> _BRIEF_
In the entries below, find the line containing "Bibite a Modena (42, 1902)". Write out that line and all lines after it, exactly, and nothing else.

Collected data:

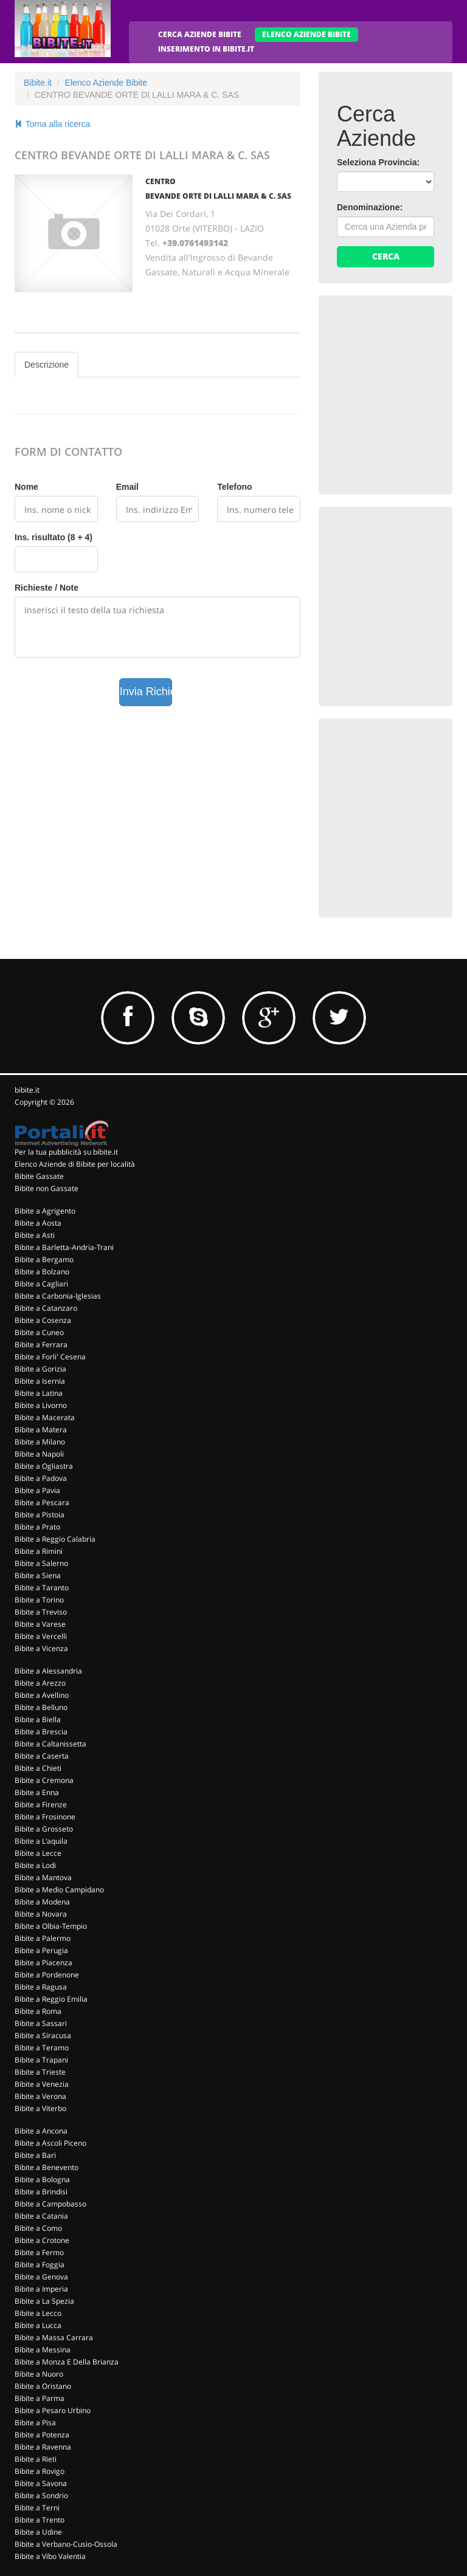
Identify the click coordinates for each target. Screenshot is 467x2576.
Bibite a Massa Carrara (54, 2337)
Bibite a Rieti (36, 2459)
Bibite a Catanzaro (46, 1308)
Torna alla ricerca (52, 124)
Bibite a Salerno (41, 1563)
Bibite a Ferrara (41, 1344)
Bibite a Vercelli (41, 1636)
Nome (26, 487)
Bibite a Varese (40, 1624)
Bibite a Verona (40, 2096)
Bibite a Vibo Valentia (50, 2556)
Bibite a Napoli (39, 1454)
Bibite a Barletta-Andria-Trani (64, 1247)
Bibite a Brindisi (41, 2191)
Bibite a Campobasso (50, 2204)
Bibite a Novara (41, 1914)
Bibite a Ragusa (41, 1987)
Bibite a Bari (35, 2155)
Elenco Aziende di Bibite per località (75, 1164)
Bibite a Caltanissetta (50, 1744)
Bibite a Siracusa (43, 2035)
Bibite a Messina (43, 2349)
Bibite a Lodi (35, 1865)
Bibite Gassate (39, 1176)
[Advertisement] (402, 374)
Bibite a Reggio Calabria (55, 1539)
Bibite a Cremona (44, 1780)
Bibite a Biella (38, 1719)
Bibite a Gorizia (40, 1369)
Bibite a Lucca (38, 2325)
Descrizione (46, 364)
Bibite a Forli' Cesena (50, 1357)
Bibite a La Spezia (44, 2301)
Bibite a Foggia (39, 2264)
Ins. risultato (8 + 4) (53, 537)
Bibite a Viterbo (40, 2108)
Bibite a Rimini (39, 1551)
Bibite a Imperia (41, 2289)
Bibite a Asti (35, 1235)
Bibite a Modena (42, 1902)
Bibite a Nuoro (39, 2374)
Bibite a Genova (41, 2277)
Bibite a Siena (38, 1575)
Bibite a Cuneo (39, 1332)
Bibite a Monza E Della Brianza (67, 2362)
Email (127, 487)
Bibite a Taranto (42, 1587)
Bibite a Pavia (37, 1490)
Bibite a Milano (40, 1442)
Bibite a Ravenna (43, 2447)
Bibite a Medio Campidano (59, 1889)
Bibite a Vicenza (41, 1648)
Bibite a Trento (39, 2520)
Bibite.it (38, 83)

> _TASK ANSWER_
Bibite a Modena (42, 1902)
Bibite a Nuoro (39, 2374)
Bibite a Genova (41, 2277)
Bibite a Siena (38, 1575)
Bibite a Cuneo (39, 1332)
Bibite a Monza E Della Brianza (67, 2362)
Email (127, 487)
Bibite a Taranto (42, 1587)
Bibite a Pavia (37, 1490)
Bibite a Milano (40, 1442)
Bibite a Ravenna (43, 2447)
Bibite a Medio Campidano (59, 1889)
Bibite a Vicenza (41, 1648)
Bibite a Trento (39, 2520)
Bibite.it (38, 83)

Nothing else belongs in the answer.